Use Bison when you need:

  • GLR parsing – for ambiguous or non-LALR grammars
  • Multiple output languages – C++, Java, D targets
  • Mature tooling – decades of documentation and community support
  • IELR(1) – automatic resolution of LALR(1) inadequacies
  • **expect** – to document and track expected conflicts

Use ANTLR when you need:

  • IDE and tooling integration – grammar debugger, parse tree viewer
  • Multiple target languages – 10+ supported
  • EBNF notation – more natural for some grammar authors
  • Visitor/listener patterns – auto-generated tree walkers
  • Rapid prototyping – grammar development with immediate visualization

Use Menhir when you need:

  • OCaml integration – native OCaml type system support
  • Full LR(1) – more powerful than LALR(1)
  • Parameterized rules – generic non-terminal definitions
  • Incremental parsing – Menhir supports incremental error recovery
  • Verified correctness – Menhir has been formally verified (CompCert)

Migration Paths

If you are migrating from another parser generator to Lime, see the dedicated migration guides:

These guides include directive mapping tables, syntax translation rules, and worked examples from the examples/bootstrap/ directory (a real PostgreSQL grammar converted from Bison to Lime).

Performance Benchmarks

These numbers are from the Lime benchmark suite on Linux x86_64 (GCC 14, -O2). See PERFORMANCE.md for full methodology.

Parse Latency

Grammar Size Lime (interpreted) Lime (JIT) Typical Bison/Yacc
Small (64 states) 424 ns 168 ns ~500 ns
Medium (256 states) 1,244 ns 412 ns ~1,500 ns
Large (512 states) 2,890 ns 689 ns ~3,500 ns

Tokenizer Throughput

Implementation Throughput
Lime (scalar) ~343 MB/s
Lime (AVX2) ~1.5 GB/s (estimated)
Typical flex-generated ~200–400 MB/s
ANTLR lexer ~50–150 MB/s

Memory Usage

Tool Base Snapshot Per-Thread Overhead
Lime ~300 KB ~4 KB (ParseContext + stack)
Bison/Yacc ~50–200 KB ~2 KB (parser stack)
ANTLR ~2–10 MB ~500 KB (parse tree nodes)
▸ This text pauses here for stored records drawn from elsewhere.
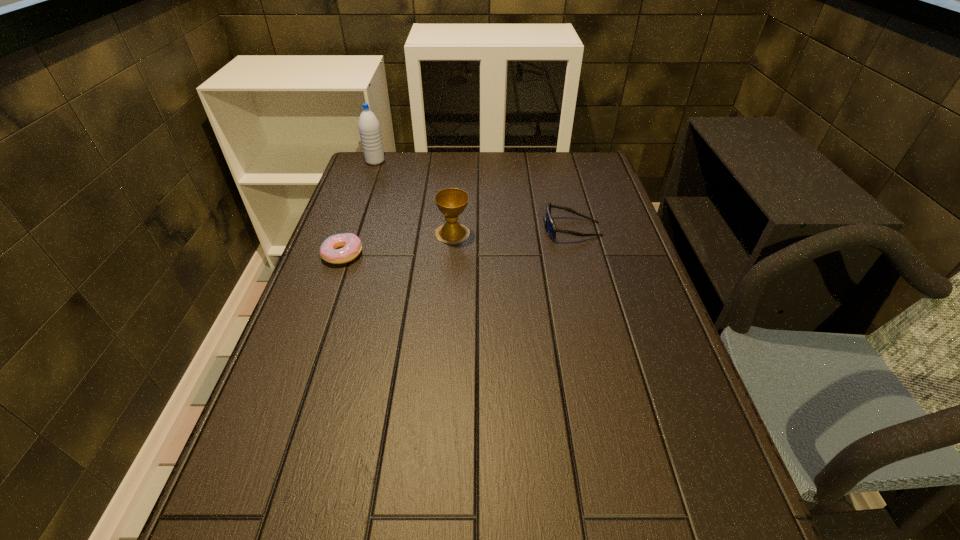 The height and width of the screenshot is (540, 960). I want to click on vacant position in the image that satisfies the following two spatial constraints: 1. on the front-facing side of the rightmost object; 2. on the front side of the chalice, so click(573, 233).

You are a GUI agent. You are given a task and a screenshot of the screen. Output one action in this format:
    pyautogui.click(x=<x>, y=<y>)
    Task: Click on the free point that satisfies the following two spatial constraints: 1. on the front-facing side of the sunglasses; 2. on the front side of the third object from left to right
    The width and height of the screenshot is (960, 540).
    Given the screenshot: What is the action you would take?
    pyautogui.click(x=573, y=233)

Locate an element on the screen. vacant area that satisfies the following two spatial constraints: 1. on the front-facing side of the sunglasses; 2. on the front side of the shortest object is located at coordinates (578, 254). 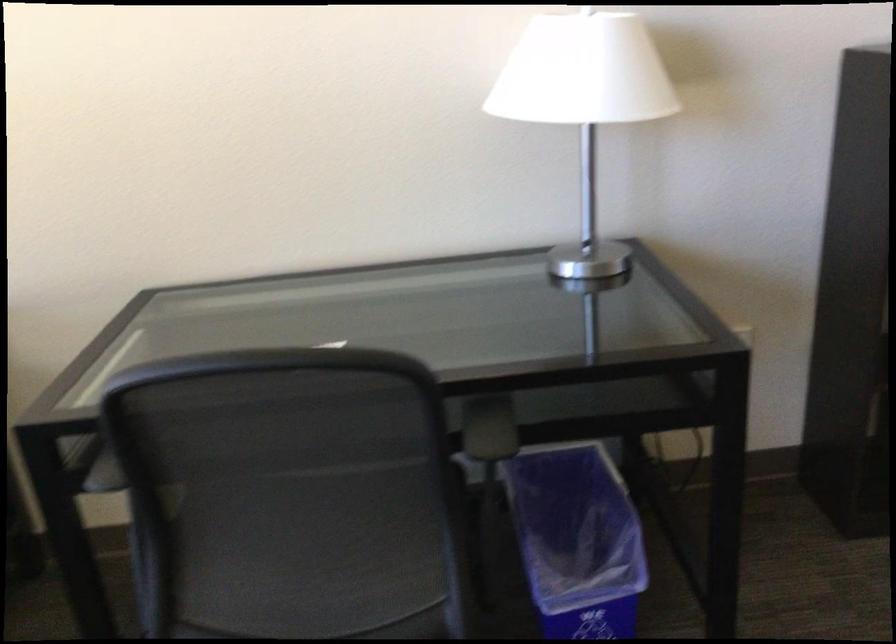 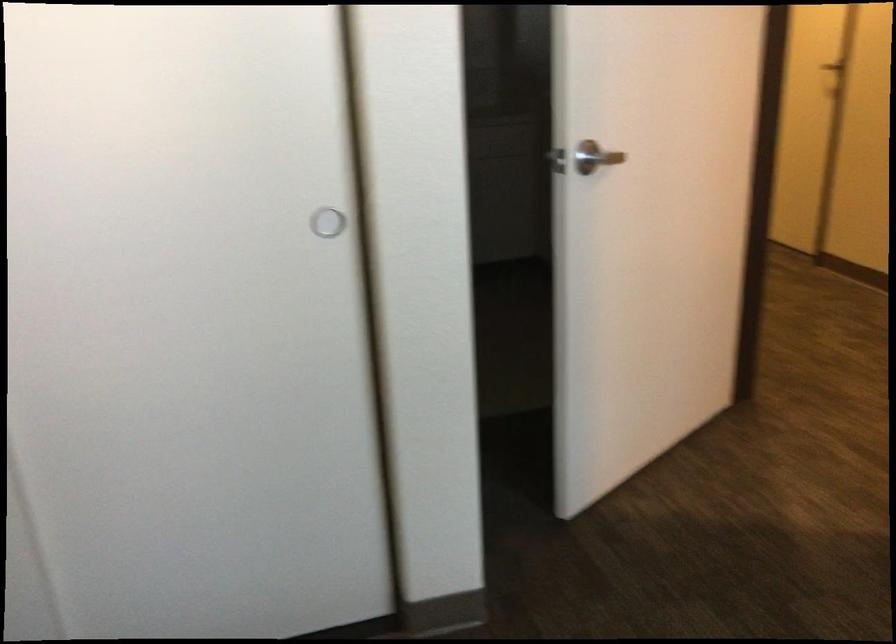 How did the camera likely rotate?

The camera's rotation is toward right-down. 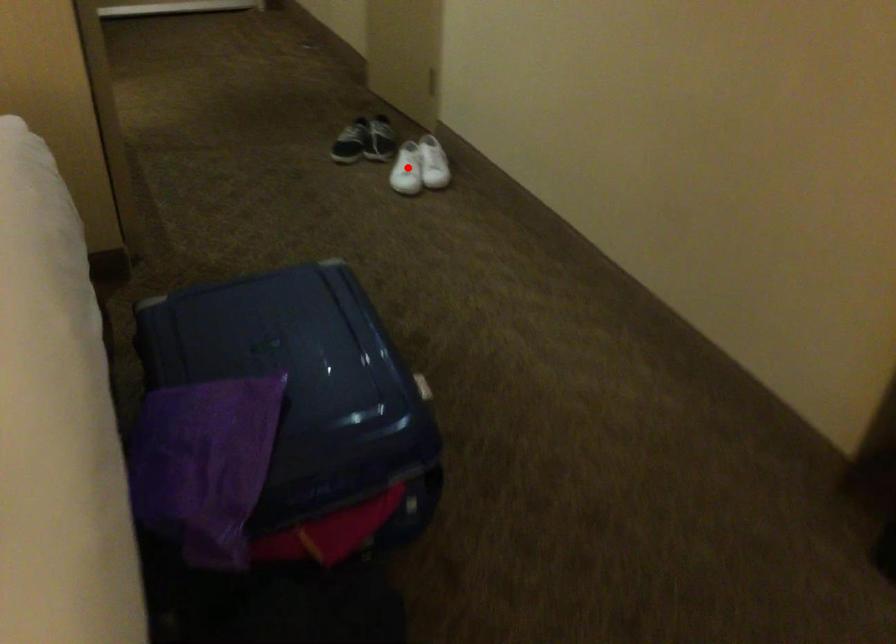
Note: Lime's higher base memory reflects the snapshot architecture that enables runtime extensibility and thread safety. When no extensions are loaded, the active parsing overhead is comparable to Bison/Yacc.

License Comparison

Tool License Generated Code License
Lime Public Domain Public Domain
Yacc Varies (BSD on most systems) Same as tool
Bison GPL v3 GPL with exception (free to use)
ANTLR BSD 3-Clause BSD 3-Clause
Menhir GPL v2 Unencumbered (with --only-preprocess)

Lime's Public Domain status means there are zero licensing restrictions on the generator tool, the generated parser code, or the runtime template. This makes it suitable for any project regardless of its own license.